OCI announced on the 11th that its consolidated operating loss recorded 18.7 billion won last year. Compared to last year's operating profit of W15.87bn, the company turned to the red. During the same period, sales fell 16.3% to 2.65 trillion won. Net loss is W89.3bn. 4Q operating loss stood at W64.3bn. The deficit increased more than 20 billion won from last year's 43.2 billion won. Revenue and net loss were 66.3 billion won and 66.2 billion won, respectively.
The deterioration in OCI earnings is attributable to falling prices in the PV polysilicon division. The company explained that the company's poor performance due to the deterioration of the solar industry market and the recognition of asset impairment loss were explained.

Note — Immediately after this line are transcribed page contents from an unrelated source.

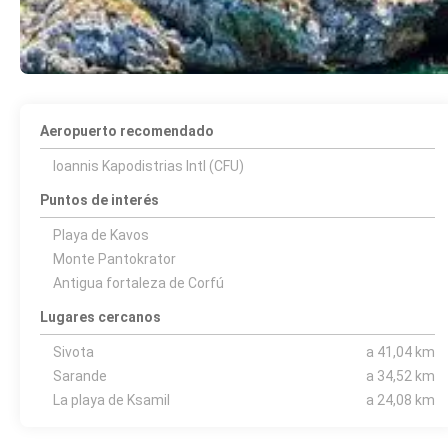
Aeropuerto recomendado
Ioannis Kapodistrias Intl (CFU)
Puntos de interés
Playa de Kavos
Monte Pantokrator
Antigua fortaleza de Corfú
Lugares cercanos
Sivota
a 41,04 km
Sarande
a 34,52 km
La playa de Ksamil
a 24,08 km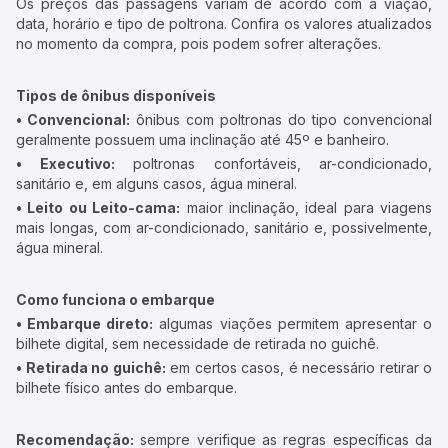
Os preços das passagens variam de acordo com a viação,
data, horário e tipo de poltrona. Confira os valores atualizados
no momento da compra, pois podem sofrer alterações.
Tipos de ônibus disponíveis
• Convencional:
ônibus com poltronas do tipo convencional
geralmente possuem uma inclinação até 45º e banheiro.
• Executivo:
poltronas confortáveis, ar-condicionado,
sanitário e, em alguns casos, água mineral.
• Leito ou Leito-cama:
maior inclinação, ideal para viagens
mais longas, com ar-condicionado, sanitário e, possivelmente,
água mineral.
Como funciona o embarque
• Embarque direto:
algumas viações permitem apresentar o
bilhete digital, sem necessidade de retirada no guichê.
• Retirada no guichê:
em certos casos, é necessário retirar o
bilhete físico antes do embarque.
Recomendação:
sempre verifique as regras específicas da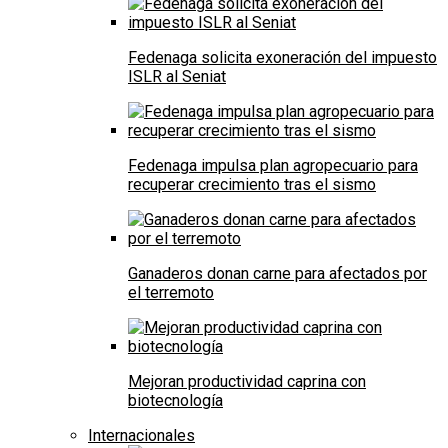
Fedenaga solicita exoneración del impuesto
ISLR al Seniat
Fedenaga impulsa plan agropecuario para
recuperar crecimiento tras el sismo
Ganaderos donan carne para afectados por
el terremoto
Mejoran productividad caprina con
biotecnología
Internacionales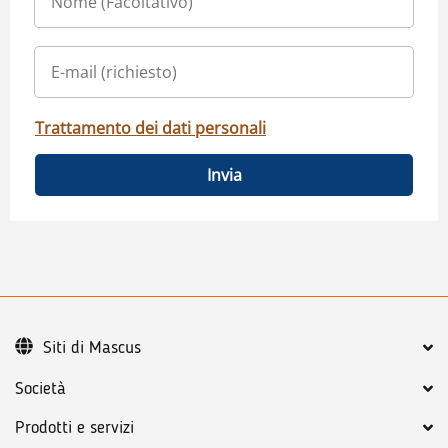
Trattamento dei dati personali
Invia
Siti di Mascus
Società
Prodotti e servizi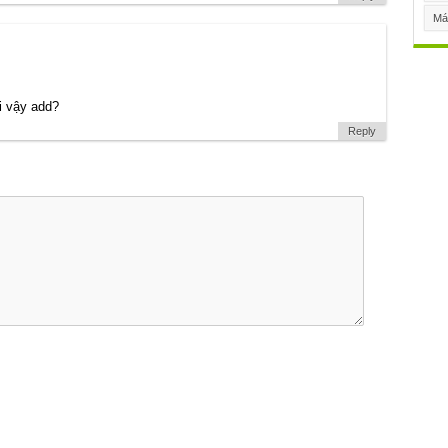
Má
i vậy add?
Reply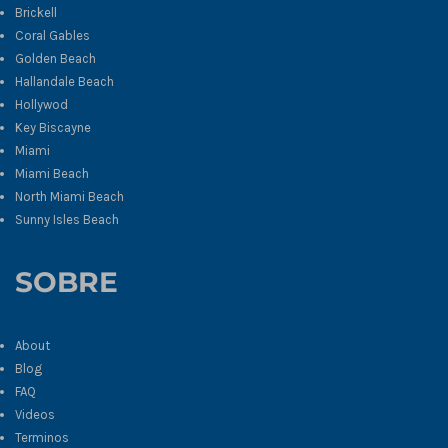
Brickell
Coral Gables
Golden Beach
Hallandale Beach
Hollywod
Key Biscayne
Miami
Miami Beach
North Miami Beach
Sunny Isles Beach
SOBRE
About
Blog
FAQ
Videos
Terminos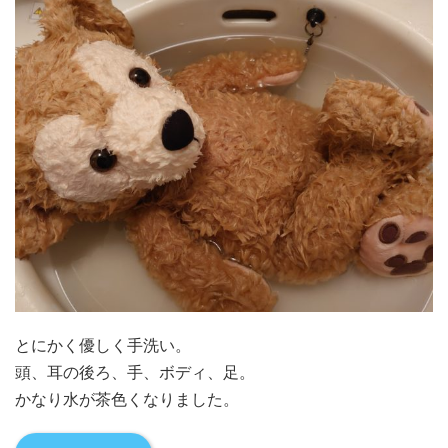
とにかく優しく手洗い。
頭、耳の後ろ、手、ボディ、足。
かなり水が茶色くなりました。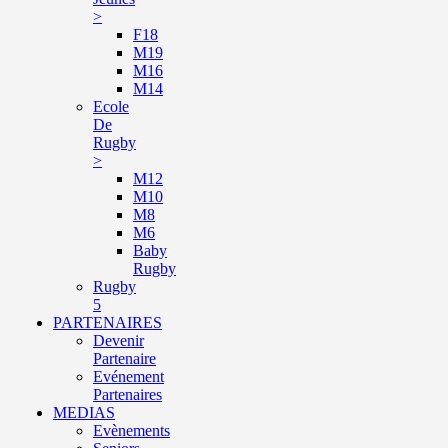
>
F18
M19
M16
M14
Ecole
De
Rugby
>
M12
M10
M8
M6
Baby
Rugby
Rugby
5
PARTENAIRES
Devenir
Partenaire
Evénement
Partenaires
MEDIAS
Evènements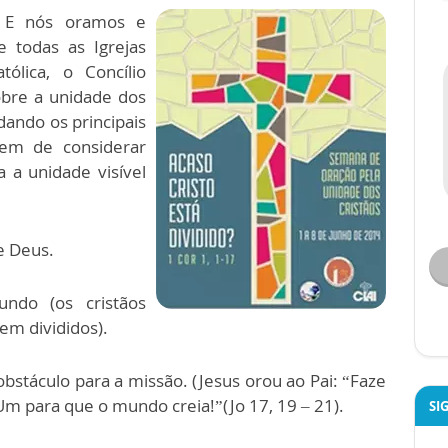
. E nós oramos e
e todas as Igrejas
tólica, o Concílio
obre a unidade dos
ando os principais
tem de considerar
a a unidade visível
de Deus.
ndo (os cristãos
m divididos).
obstáculo para a missão. (Jesus orou ao Pai: “Faze
m para que o mundo creia!”(Jo 17, 19 – 21).
SI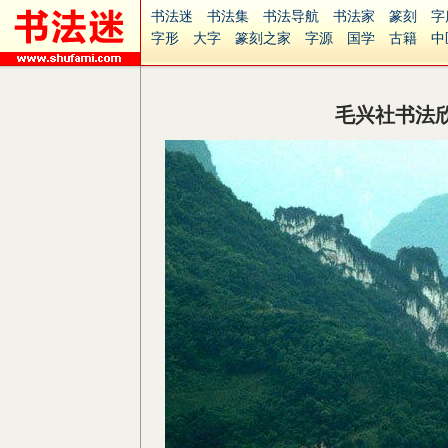
书法迷
书法集
书法导航
书法家
篆刻
字
字形
大字
篆刻之家
字源
国学
古籍
中
南无阿弥陀佛
意见反馈
安全网站
捐赠
无
毛兴社书法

OCI will stop producing photovoltaic polysilicon at the Gunsan plant this year to improve business efficiency. The plant will turn into a polysilicon production base for semiconductors. The company plans to produce solar polysilicon in Malaysia to reduce costs by more than 25%. OCI expects to make stable profits after business reorganization.
OCI will be shut down on the 20th. Starting May 1, the company plans to restart production to polysilicon production line for semiconductors and produce 1000 tons this year. It plans to expand production to 5000 tons by 2022.
Meanwhile, Hanwha Solution is reportedly considering the withdrawal of the solar polysilicon business.